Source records
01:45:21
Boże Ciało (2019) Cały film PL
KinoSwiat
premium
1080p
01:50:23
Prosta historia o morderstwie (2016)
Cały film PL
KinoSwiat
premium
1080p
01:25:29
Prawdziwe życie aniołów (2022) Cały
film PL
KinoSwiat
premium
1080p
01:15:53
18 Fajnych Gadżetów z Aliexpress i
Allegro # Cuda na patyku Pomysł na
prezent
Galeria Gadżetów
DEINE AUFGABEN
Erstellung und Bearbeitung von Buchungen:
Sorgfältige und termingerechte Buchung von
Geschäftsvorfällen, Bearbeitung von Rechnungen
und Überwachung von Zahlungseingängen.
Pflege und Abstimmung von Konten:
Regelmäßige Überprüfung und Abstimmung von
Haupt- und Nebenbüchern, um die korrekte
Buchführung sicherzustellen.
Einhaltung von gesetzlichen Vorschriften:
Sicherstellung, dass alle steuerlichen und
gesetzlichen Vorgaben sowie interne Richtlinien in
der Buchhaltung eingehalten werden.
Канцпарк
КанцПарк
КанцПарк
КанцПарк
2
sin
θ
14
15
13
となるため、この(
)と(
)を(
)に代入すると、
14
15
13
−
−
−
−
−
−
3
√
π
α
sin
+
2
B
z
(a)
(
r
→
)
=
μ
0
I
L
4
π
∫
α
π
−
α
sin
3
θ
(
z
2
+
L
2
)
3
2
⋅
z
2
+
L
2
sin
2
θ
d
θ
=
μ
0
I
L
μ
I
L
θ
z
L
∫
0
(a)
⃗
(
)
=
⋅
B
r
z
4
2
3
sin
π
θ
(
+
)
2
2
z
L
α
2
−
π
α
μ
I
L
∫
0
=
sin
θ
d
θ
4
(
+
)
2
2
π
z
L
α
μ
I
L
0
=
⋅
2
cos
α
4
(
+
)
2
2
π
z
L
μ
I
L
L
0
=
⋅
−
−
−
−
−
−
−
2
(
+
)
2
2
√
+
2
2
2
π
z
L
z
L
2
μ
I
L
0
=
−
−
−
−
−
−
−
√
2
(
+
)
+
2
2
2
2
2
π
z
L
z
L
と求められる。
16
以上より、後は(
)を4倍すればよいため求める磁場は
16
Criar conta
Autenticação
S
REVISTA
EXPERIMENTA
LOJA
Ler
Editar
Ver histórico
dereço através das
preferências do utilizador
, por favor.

WHAT IS REQUIRED:
Each line above must be retyped exactly in the response.

SOLUTION TO THIS PROBLEM:
01:45:21
Boże Ciało (2019) Cały film PL
KinoSwiat
premium
1080p
01:50:23
Prosta historia o morderstwie (2016)
Cały film PL
KinoSwiat
premium
1080p
01:25:29
Prawdziwe życie aniołów (2022) Cały
film PL
KinoSwiat
premium
1080p
01:15:53
18 Fajnych Gadżetów z Aliexpress i
Allegro # Cuda na patyku Pomysł na
prezent
Galeria Gadżetów
DEINE AUFGABEN
Erstellung und Bearbeitung von Buchungen:
Sorgfältige und termingerechte Buchung von
Geschäftsvorfällen, Bearbeitung von Rechnungen
und Überwachung von Zahlungseingängen.
Pflege und Abstimmung von Konten:
Regelmäßige Überprüfung und Abstimmung von
Haupt- und Nebenbüchern, um die korrekte
Buchführung sicherzustellen.
Einhaltung von gesetzlichen Vorschriften:
Sicherstellung, dass alle steuerlichen und
gesetzlichen Vorgaben sowie interne Richtlinien in
der Buchhaltung eingehalten werden.
Канцпарк
КанцПарк
КанцПарк
КанцПарк
2
sin
θ
14
15
13
となるため、この(
)と(
)を(
)に代入すると、
14
15
13
−
−
−
−
−
−
3
√
π
α
sin
+
2
B
z
(a)
(
r
→
)
=
μ
0
I
L
4
π
∫
α
π
−
α
sin
3
θ
(
z
2
+
L
2
)
3
2
⋅
z
2
+
L
2
sin
2
θ
d
θ
=
μ
0
I
L
μ
I
L
θ
z
L
∫
0
(a)
⃗
(
)
=
⋅
B
r
z
4
2
3
sin
π
θ
(
+
)
2
2
z
L
α
2
−
π
α
μ
I
L
∫
0
=
sin
θ
d
θ
4
(
+
)
2
2
π
z
L
α
μ
I
L
0
=
⋅
2
cos
α
4
(
+
)
2
2
π
z
L
μ
I
L
L
0
=
⋅
−
−
−
−
−
−
−
2
(
+
)
2
2
√
+
2
2
2
π
z
L
z
L
2
μ
I
L
0
=
−
−
−
−
−
−
−
√
2
(
+
)
+
2
2
2
2
2
π
z
L
z
L
と求められる。
16
以上より、後は(
)を4倍すればよいため求める磁場は
16
Criar conta
Autenticação
S
REVISTA
EXPERIMENTA
LOJA
Ler
Editar
Ver histórico
dereço através das
preferências do utilizador
, por favor.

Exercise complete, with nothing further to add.